The Cascading extension methods delete related Entities, not the main Entity. The idea behind that is: Where a main Entity is Deleted, we could call the Cascading methods first:

entity.DeleteRelatedEntities();
entity.UnlinkRelatedEntities();

// Delete main entity separately.
_repository.Delete(entity);

That way we can see explicitly that more Deletions take place.

Cascading & Repositories

The DeleteRelatedEntities methods might need Repositories to perform the Delete operations.

You could pass these Repositories as parameters:

public static void DeleteRelatedEntities(
    this Order order,
    /* Repository parameter */
    IOrderLineRepository repository)
{
    foreach (var orderLine in order.OrderLines.ToArray())
    {
        orderLine.UnlinkRelatedEntities();
        repository.Delete(orderLine);
    }
}

Or you might make repositories available through a technique called dependency injection.

It’s up to you. The choice to use extension methods was also a matter of preference.

Nuance

Sometimes an Entity indeed has related Entities to Cascadedly Unlink or Delete, but sometimes it doesn’t, creating subtleties in the implementation.

Alternative: Database Cascading

Instead of using C# to perform the Cascading you could also configure the database to do it for you. You could use Triggers or Delete Actions for that.

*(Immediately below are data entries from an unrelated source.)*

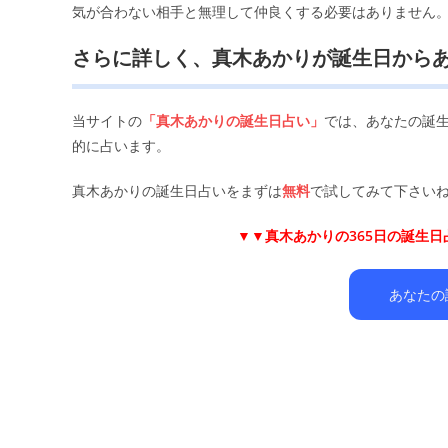
気が合わない相手と無理して仲良くする必要はありません
さらに詳しく、真木あかりが誕生日から
当サイトの
「真木あかりの誕生日占い」
では、あなたの誕
的に占います。
真木あかりの誕生日占いをまずは
無料
で試してみて下さいね
▼▼
真木あかりの365日の誕生
あなたの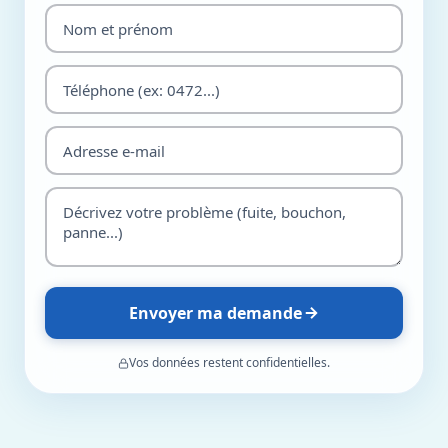
Envoyer ma demande
Vos données restent confidentielles.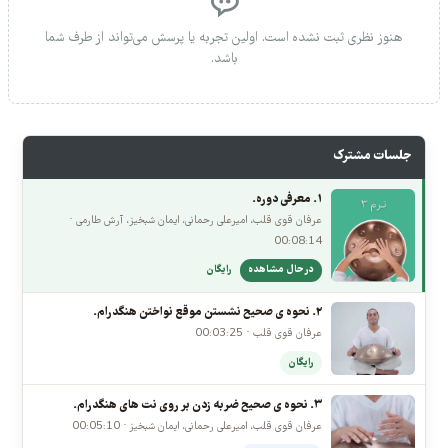
بیشترین لایک
جدیدترین
بیشترین پاسخ
هنوز نظری ثبت نشده است. اولین تجربه یا پرسش می‌تواند از طرف شما
باشد.
جلسات مشترک
۱. معرفی دوره.
عرفان قوی قلب، امیرعلی رحمانی، ایمان شبخیز، آرش طارمی ·
00:08:14
در حال مشاهده
رایگان
۲. نحوه ی صحیح نشستن موقع نواختن هنگدرام.
عرفان قوی قلب · 00:03:25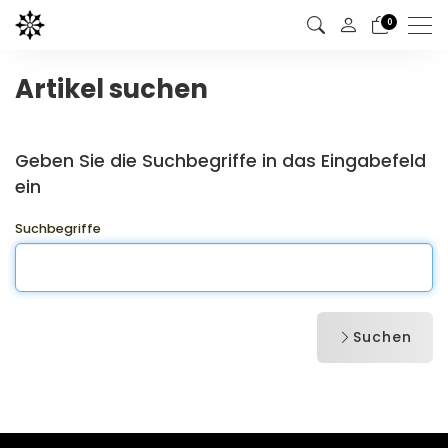
0
Men
Artikel suchen
Geben Sie die Suchbegriffe in das Eingabefeld
ein
Suchbegriffe
Suchen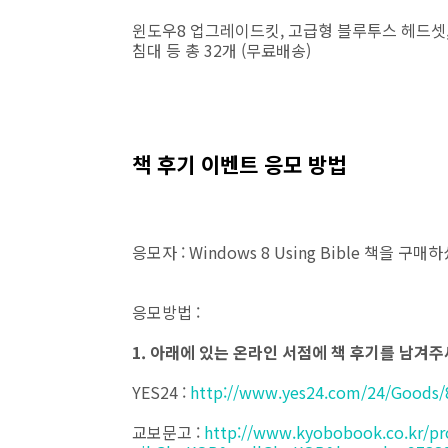
윈도우8 업그레이드킷, 고급형 블루투스 헤드셋,
침대 등 총 32개 (무료배송)
책 후기 이벤트 응모 방법
응모자 : Windows 8 Using Bible 책을
응모방법 :
1. 아래에 있는 온라인 서점에 책 후기를 남겨
YES24 :
http://www.yes24.com/24/Goods
교보문고 :
http://www.kyobobook.co.kr/pro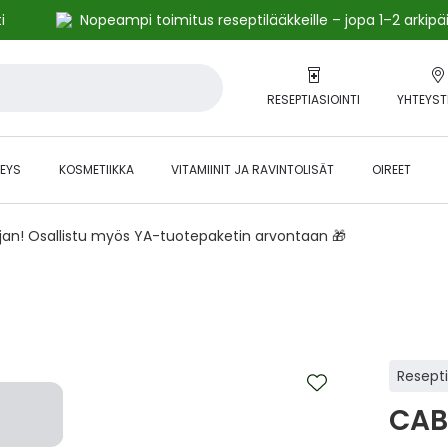
i
Nopeampi toimitus reseptilääkkeille – jopa 1–2 arkipä
RESEPTIASIOINTI
YHTEYST
EYS
KOSMETIIKKA
VITAMIINIT JA RAVINTOLISÄT
OIREET
ajan! Osallistu myös YA-tuotepaketin arvontaan 🎁
Resept
CAB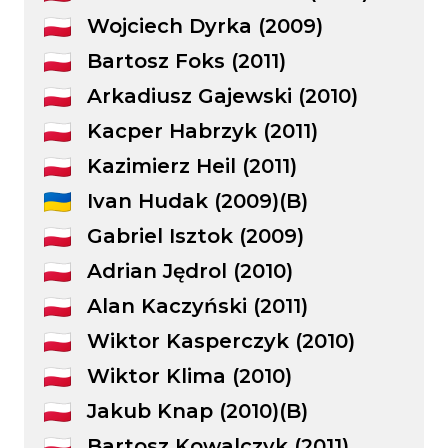
Wojciech Dyrka (2009)
Bartosz Foks (2011)
Arkadiusz Gajewski (2010)
Kacper Habrzyk (2011)
Kazimierz Heil (2011)
Ivan Hudak (2009)(B)
Gabriel Isztok (2009)
Adrian Jędrol (2010)
Alan Kaczyński (2011)
Wiktor Kasperczyk (2010)
Wiktor Klima (2010)
Jakub Knap (2010)(B)
Bartosz Kowalczyk (2011)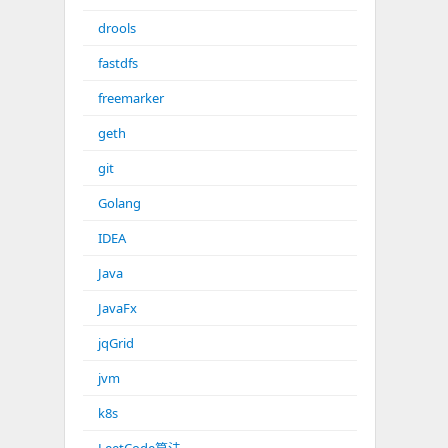
drools
fastdfs
freemarker
geth
git
Golang
IDEA
Java
JavaFx
jqGrid
jvm
k8s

But this might not play along nicely with our data access technology of choice: ORM. Saving the changes could then complain about too many records modified, because more records were affected than the ORM expected.

Alternative: ORM-Mappings

You can also configure the ORM through Mappings to automatically handle the Cascading.

A downside of this might be, that the deletions are hidden away from view. It may surprise programmers, when related data is automatically deleted. This can result in unintended consequences, taking away control from the programmer.

Conclusion

Hopefully this gave a good impression of how you could build up Cascading code by just using a pattern in C#.